A rod with a diameter of 1.00 in and length of 6.0 ft undergoes an axial deformation of 0.150 in when subjected to an axial force of 52.0 kip. The diameter of the rod decreases by 0.0007 in at this load. Determine the modulus of elasticity, Poisson's ratio and the shear modulus for the rod's material.

Homework Equations

E = PL/Aδ
√=-ΔDL/DΔL
G=E/2(1+√)

The Attempt at a Solution

E = (52.0 kip)(72.0 in)/(((∏(1.0in)²)/4) = 31800Ksi
√ = (-(-0.0007 in)(2.00 in))/((1.00 in)(0.150in)) = 0.009
G = 31800 ksi/(2(1+0.0009)) = 15900 Ksi

Somehow the correct answer for the modulus of elasticity is about 30 Ksi, the Poisson's ratio is 0.3 and the shear modulus is about 10000 ksi

 

[Chestermiller]

Homework Statement

A rod with a diameter of 1.00 in and length of 6.0 ft undergoes an axial deformation of 0.150 in when subjected to an axial force of 52.0 kip.
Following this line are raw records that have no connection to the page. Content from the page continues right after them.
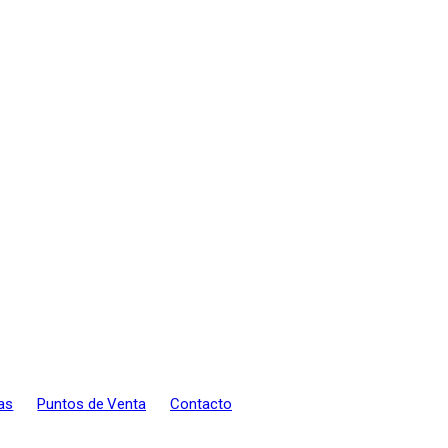
as
Puntos de Venta
Contacto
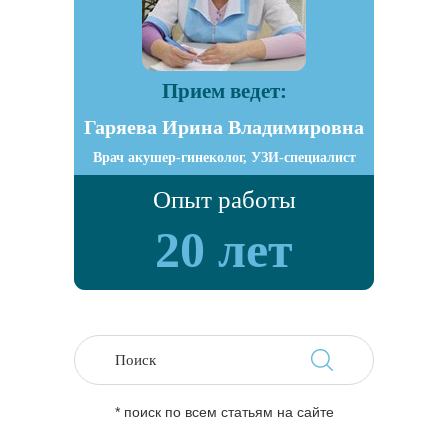
Прием ведет:
Гаряева Ирина Владимировна
Врач акушер-гинеколог, УЗИ-специалист
Опыт работы
20 лет
* поиск по всем статьям на сайте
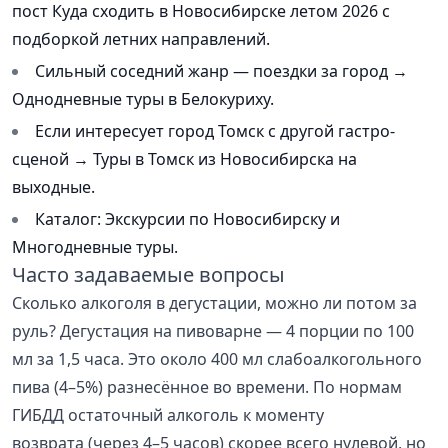
пост Куда сходить в Новосибирске летом 2026 с
подборкой летних направлений.
Сильный соседний жанр — поездки за город →
Однодневные туры в Белокуриху.
Если интересует город Томск с другой гастро-
сценой → Туры в Томск из Новосибирска на
выходные.
Каталог: Экскурсии по Новосибирску и
Многодневные туры.
Часто задаваемые вопросы
Сколько алкоголя в дегустации, можно ли потом за
руль? Дегустация на пивоварне — 4 порции по 100
мл за 1,5 часа. Это около 400 мл слабоалкогольного
пива (4–5%) разнесённое во времени. По нормам
ГИБДД остаточный алкоголь к моменту
возврата (через 4–5 часов) скорее всего нулевой, но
The diameter of the rod decreases by 0.0007 in at this load. Determine the modulus of elasticity, Poisson's ratio and the shear modulus for the rod's material.

Homework Equations

E = PL/Aδ
√=-ΔDL/DΔL
G=E/2(1+√)

The Attempt at a Solution

E = (52.0 kip)(72.0 in)/(((∏(1.0in)²)/4) = 31800Ksi
√ = (-(-0.0007 in)(2.00 in))/((1.00 in)(0.150in)) = 0.009
G = 31800 ksi/(2(1+0.0009)) = 15900 Ksi

Somehow the correct answer for the modulus of elasticity is about 30 Ksi, the Poisson's ratio is 0.3 and the shear modulus is about 10000 ksi

In your calculation for E, you forgot to divide by the \DeltaL. Also, the correct answer for E is not 30 Ksi, it is 30 Msi. The elastic properties in this problem are those for steel.